Ghana soccer under siege

It is beginning to look like there are certain personalities in the governance process of this country, who are uncomfortable with the giant strides the game of football has made over the last decade. Yesterday, the Economic and Organised Crime Office raided the Football House, head office of the Ghana Football Association (GFA) in Accra, and made away with nine computers and several files.

According to an officer, who gave his name as Gideon Deklu, the former Serious Fraud Office had a search warrant to look for evidence, in respect of sponsorship monies for Ghana’s participation in the 2010 World Cup.

The Chronicle is not amused by this development. It was barely one week ago, when the FA received an epistle from the game’s governing body, the Federation Internationale de Football Association (FIFA), warning of dire consequences for Ghana football, if the government of John Evans Atta-Mills continues to meddle in affairs pertaining to football administration in this country.

According to the FIFA letter, “the Government could audit the GFA accounts related to the attribution of public funds, i.e. government funds. This of course, excludes the funds coming from other sources, such as FIFA, CAF, or corporate bodies.”

We do not need any ghost to tell us that the raid on the FA, during which workers were held hostage for close to four hours, amounted to interference in the organisation of the game at the centre of the earth.

The FIFA letter spelt it out clearly that the GFA “must manage its own affairs.” In other words, the government of Ghana, and its agencies, has no business raiding the FA offices looking for whatever evidence on monies raised by the football controlling body.

The Chronicle fears that we are heading for trouble. Under Article 17, paragraph one of the FIFA Statutes, “each member shall manage its affairs and with no influence from third parties.” Article 13, paragraph one, states that: “Members have the following obligations: (a) to comply fully with the statutes, regulations and decisions of FIFA bodies at any time, as well as the decision of the Court of Arbitration for Sport (CAS) passed on appeal, on the basis of article 62 paragraph one of the FIFA Statutes.

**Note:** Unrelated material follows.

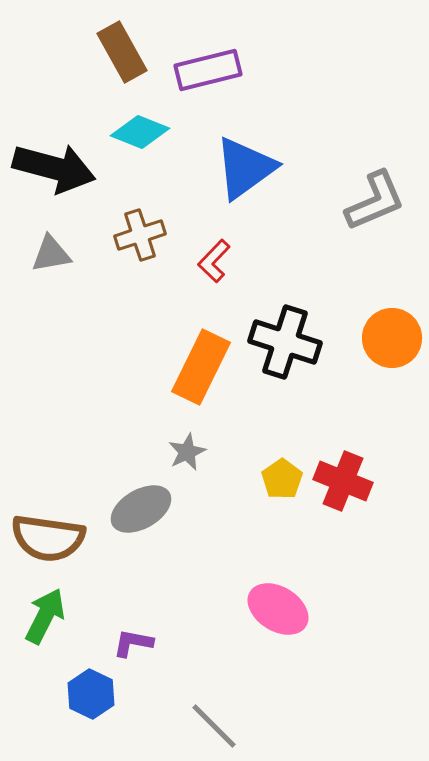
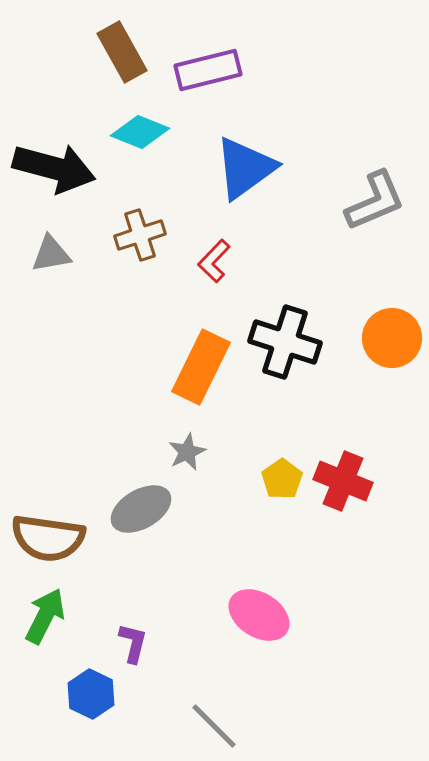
pink ellipse: moved 19 px left, 6 px down
purple L-shape: rotated 93 degrees clockwise
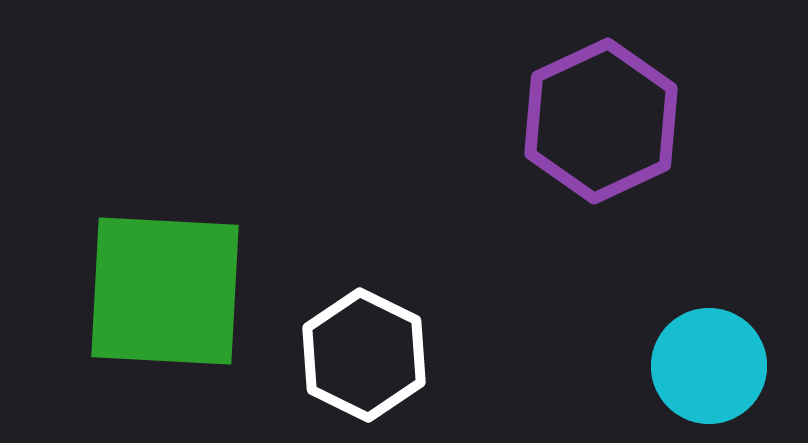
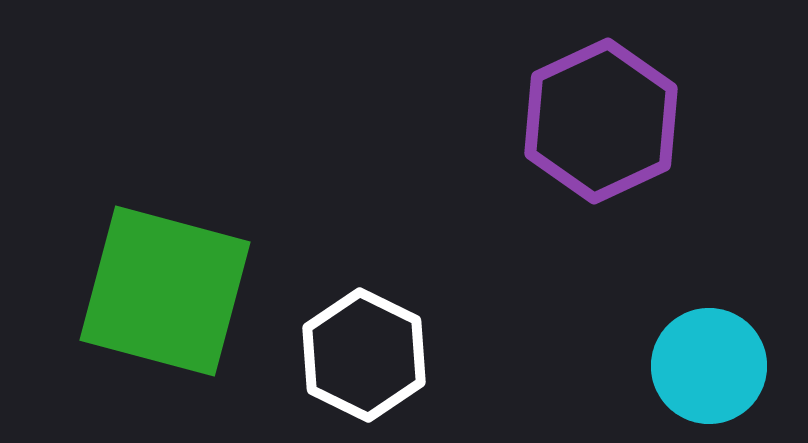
green square: rotated 12 degrees clockwise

We are appalled by the fact that it was only one week ago when FIFA showed the Government of Ghana the yellow card. If we continue to flout the statutes of the world governing body, it would have no alternative than to pull out the red card. With the raid on the FA office yesterday, this nation stands on the edge of being sanctioned. Come to think of it, it was a needless tackle by the outfit that used to answer to the name Serious Fraud Office. Ghanaians should rise up. Our football is under siege!